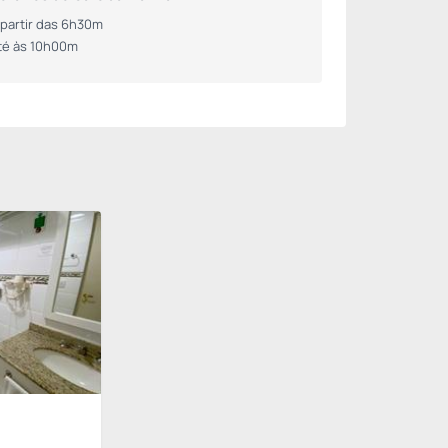
 partir das 6h30m
té às 10h00m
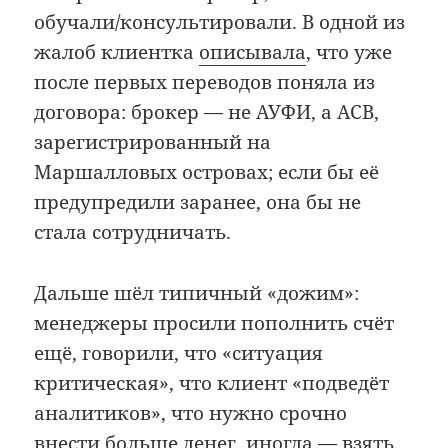
обучали/консультировали. В одной из
жалоб клиентка
описывала
, что уже
после первых переводов поняла из
договора: брокер — не АУФИ, а ACB,
зарегистрированный на
Маршалловых островах; если бы её
предупредили заранее, она бы не
стала сотрудничать.
Дальше шёл типичный «дожим»:
менеджеры просили пополнить счёт
ещё, говорили, что «ситуация
критическая», что клиент «подведёт
аналитиков», что нужно срочно
внести больше денег, иногда — взять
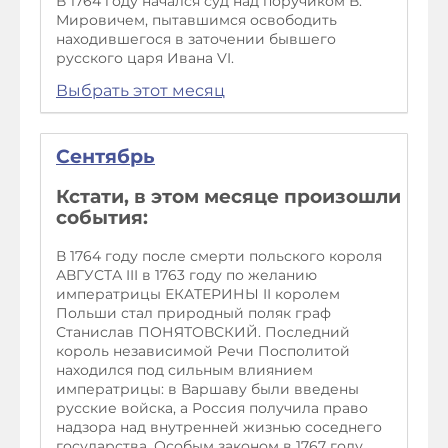
В 1764 году начался суд над поручиком В.
Мировичем, пытавшимся освободить
находившегося в заточении бывшего
русского царя Ивана VI.
Выбрать этот месяц
Сентябрь
Кстати, в этом месяце произошли
события:
В 1764 году после смерти польского короля
АВГУСТА III в 1763 году по желанию
императрицы ЕКАТЕРИНЫ II королем
Польши стал природный поляк граф
Станислав ПОНЯТОВСКИЙ. Последний
король независимой Речи Посполитой
находился под сильным влиянием
императрицы: в Варшаву были введены
русские войска, а Россия получила право
надзора над внутренней жизнью соседнего
государства. Особым законом в 1767 году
◇ ◇ ◇ ◇
◆ PROBLEM TO WORK ON:
Omit the pictures and reproduce the remaining material above exactly.

◆ WRITTEN SOLUTION:
 partir das 6h30m
té às 10h00m
обучали/консультировали. В одной из
жалоб клиентка
описывала
, что уже
после первых переводов поняла из
договора: брокер — не АУФИ, а ACB,
зарегистрированный на
Маршалловых островах; если бы её
предупредили заранее, она бы не
стала сотрудничать.
Дальше шёл типичный «дожим»:
менеджеры просили пополнить счёт
ещё, говорили, что «ситуация
критическая», что клиент «подведёт
аналитиков», что нужно срочно
внести больше денег, иногда — взять
В 1764 году начался суд над поручиком В.
Мировичем, пытавшимся освободить
находившегося в заточении бывшего
русского царя Ивана VI.
Выбрать этот месяц
Сентябрь
Кстати, в этом месяце произошли
события:
В 1764 году после смерти польского короля
АВГУСТА III в 1763 году по желанию
императрицы ЕКАТЕРИНЫ II королем
Польши стал природный поляк граф
Станислав ПОНЯТОВСКИЙ. Последний
король независимой Речи Посполитой
находился под сильным влиянием
императрицы: в Варшаву были введены
русские войска, а Россия получила право
надзора над внутренней жизнью соседнего
государства. Особым законом в 1767 году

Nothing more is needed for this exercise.